1) Update your blog that you haven't touched in months. Because, you know, all ten of your followers are hanging on your every last word. Who knows, maybe they even have a psychological addiction to your posts and were suffering extreme withdrawal from your lack of motivation. (Does that make you an enabler? Why am I writing in second person? Who even knows?)
2) Play the same level 20 times in Fire Emblem just to see if there's any possible way to win in less than four turns. Because there's no kill like overkill, and there's no overkill like SUPERMEGAWICKEDAWESOMEOVERKILL.
3) Invent words like SUPERMEGAWICKEDAWESOMEOVERKILL and laugh in your spellcheck's face as it futilely tries to stand against you.
4) Ponder the meaning of the word 'surreptitiously' and why you're the only one that seems to know what it means. Then again, maybe you should just stick to less-than-five-syllable-words. For your own sake.
5) Google the symptoms of caffeine withdrawal. (Incidentally, no, I don't believe I have it.)
6) Read the Facebook post that you and your friends spent two hours commenting on for a grand total of 272 comments (and counting!)
7) Ignore the fact that your clothes still haven't been put away and probably won't be at all - because the life of a college kid is grand indeed. (When my clothes are all wrinkly this week, hey, at least you know they're clean.)
8) Wonder how complicated it would be to sew (yes, you heard me say that) a pocket into the dress you're wearing because not having your phone on you is really frustrating. Not to mention - your friends and family are all irritated/confused/panicking because you haven't answered any texts in the past two hours.

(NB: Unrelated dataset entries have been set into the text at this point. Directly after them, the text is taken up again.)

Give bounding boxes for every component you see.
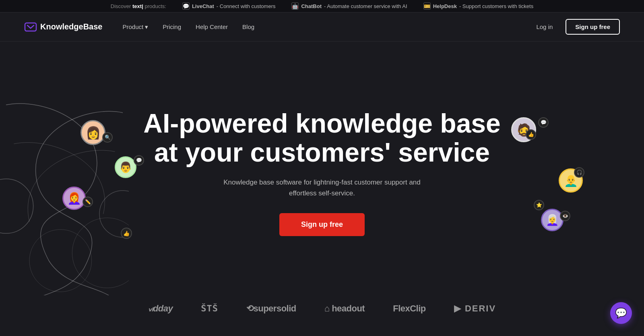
avatar-2-badge: 💬 [134,155,144,166]
logo-flexclip: FlexClip [393,303,426,314]
chat-icon: 💬 [615,307,627,319]
deco-curves-left [0,74,129,295]
thumbsup-badge: 👍 [121,228,132,239]
star-badge: ⭐ [534,200,544,210]
chat-bubble-button[interactable]: 💬 [610,302,632,324]
nav-right: Log in Sign up free [531,19,620,35]
avatar-1: 👩 [80,120,105,145]
nav-links: Product ▾ Pricing Help Center Blog [122,23,531,31]
hero-section: 👩 🔍 👨 💬 👩‍🦰 ✏️ 👍 🧔 👍 💬 👨‍🦲 🎧 👩‍🦳 👁️ ⭐ AI… [0,41,644,295]
helpdesk-link[interactable]: 🎫 HelpDesk - Support customers with tick… [423,2,533,10]
chatbot-link[interactable]: 🤖 ChatBot - Automate customer service wi… [291,2,407,10]
avatar-5-badge: 👍 [526,129,536,140]
chatbot-icon: 🤖 [291,2,299,10]
top-banner: Discover text| products: 💬 LiveChat - Co… [0,0,644,12]
hero-title-line2: at your customers' service [154,137,490,167]
hero-title: AI-powered knowledge base at your custom… [143,109,501,167]
helpdesk-icon: 🎫 [423,2,431,10]
livechat-name: LiveChat [192,3,214,9]
avatar-3: 👩‍🦰 [62,187,86,210]
nav-pricing[interactable]: Pricing [163,23,181,30]
svg-rect-0 [25,23,36,31]
deco-curves-right [0,74,129,295]
avatar-1-badge: 🔍 [102,132,113,143]
logo-icon [24,22,37,32]
nav-helpcenter-label: Help Center [196,23,228,30]
avatar-6-badge: 🎧 [574,167,584,178]
helpdesk-name: HelpDesk [433,3,457,9]
avatar-5-badge2: 💬 [538,117,549,128]
livechat-desc: - Connect with customers [217,3,276,9]
svg-point-3 [0,179,33,233]
chevron-down-icon: ▾ [145,23,148,31]
logo-vidday: ᵥᵢdday [148,303,173,314]
navbar: KnowledgeBase Product ▾ Pricing Help Cen… [0,12,644,41]
vidday-label: ᵥᵢdday [148,303,173,313]
helpdesk-desc: - Support customers with tickets [459,3,533,9]
hero-title-line1: AI-powered knowledge base [143,108,501,138]
brand-text: text| [132,3,143,9]
supersolid-label: ⟲supersolid [246,303,296,313]
logos-section: ᵥᵢdday ŠTŠ ⟲supersolid ⌂ headout FlexCli… [0,295,644,334]
nav-product[interactable]: Product ▾ [122,23,148,31]
nav-blog-label: Blog [242,23,254,30]
chatbot-desc: - Automate customer service with AI [324,3,407,9]
discover-text: Discover text| products: [111,3,166,9]
headout-label: ⌂ headout [324,303,365,313]
svg-point-4 [72,218,129,288]
hero-subtitle: Knowledge base software for lightning-fa… [221,177,423,199]
logo-supersolid: ⟲supersolid [246,303,296,314]
nav-helpcenter[interactable]: Help Center [196,23,228,30]
nav-pricing-label: Pricing [163,23,181,30]
logo-headout: ⌂ headout [324,303,365,314]
avatar-7-badge: 👁️ [560,211,570,221]
livechat-icon: 💬 [182,2,190,10]
login-button[interactable]: Log in [531,20,557,33]
deriv-label: ▶ DERIV [454,303,496,313]
logo-deriv: ▶ DERIV [454,303,496,314]
logo-text: KnowledgeBase [40,22,102,31]
svg-point-2 [29,230,92,292]
logo[interactable]: KnowledgeBase [24,22,102,32]
watch-section: Watch KnowledgeBase in action [0,334,644,336]
logo-sts: ŠTŠ [201,303,218,314]
avatar-2: 👨 [115,156,136,178]
sts-label: ŠTŠ [201,303,218,313]
hero-cta-button[interactable]: Sign up free [279,213,365,236]
nav-signup-button[interactable]: Sign up free [566,19,620,35]
nav-blog[interactable]: Blog [242,23,254,30]
nav-product-label: Product [122,23,143,30]
flexclip-label: FlexClip [393,303,426,313]
avatar-3-badge: ✏️ [83,197,93,207]
chatbot-name: ChatBot [301,3,322,9]
livechat-link[interactable]: 💬 LiveChat - Connect with customers [182,2,276,10]
avatar-7: 👩‍🦳 [541,209,564,231]
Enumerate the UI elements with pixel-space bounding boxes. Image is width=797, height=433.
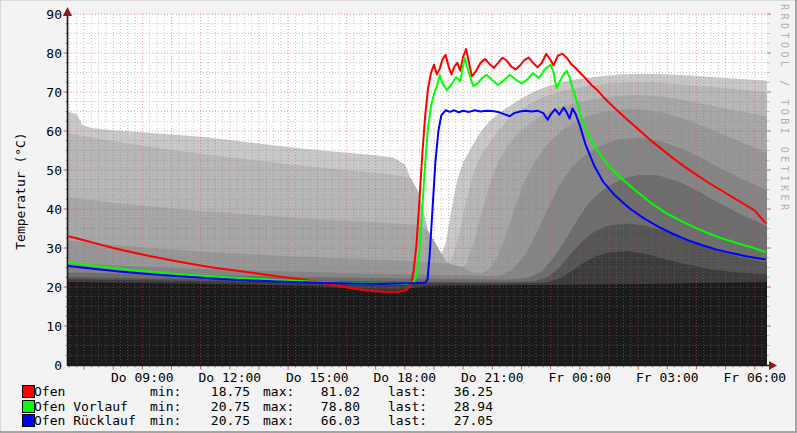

9) Think about who decided that 'panicking' is spelled with a 'k'. Then realize it looks really silly without the k. Look! PANICING. Weeeeeeird.
10) Pull your hair out over being four episodes behind in The Walking Dead and rage at your friends for posting spoilers on Facebook. (I'm looking at YOU, Nolan. Who I never talk to anyway. In fact, I'm not sure I even know what you look like.)
11) Comb your Facebook friends list and eliminate people who you can't pick out of a crowd.
12) Realize the title of this post is still '8 Things' even though you have 12 right now. Resolve to not care.
13) Spend ten minutes frantically looking for your favorite ring before remembering that you already took it off and it's safely in its box.
14) Spend an additional ten minutes looking for your antibiotic eyedrops because your sty still hurts. Do your best to keep your head from exploding when you find it in your jewelry box, next to the ring you JUST SAW.
15) Try to convince yourself to clean your room. Fail.
16) Fight a losing battle with the foam pad slipping off your mattress.
17) Resolve to just pay the frickin' iTunes money to watch a few episodes of The Walking Dead. Spend the next hour practicing your poker face so your friends don't think you watched it without them.
18) Hope to God your friends aren't reading this blog.
19) Realize that it's been so long since you updated that they probably forgot it exists.
20) Congratulate yourself on finishing an entire musical! (P.S., I'm awesome.)
21) Send your Dungeon Master hateful texts for canceling Dungeons and Dragons tonight and becoming the cause of your boredom.
22) Google symptoms of insomnia.
23) Realize that was kinda stupid, as INSOMNIA is a symptom in and of itself. Uhduh.
24) Run out of things to add to your list.
25) Give up entirely. G'night everyone.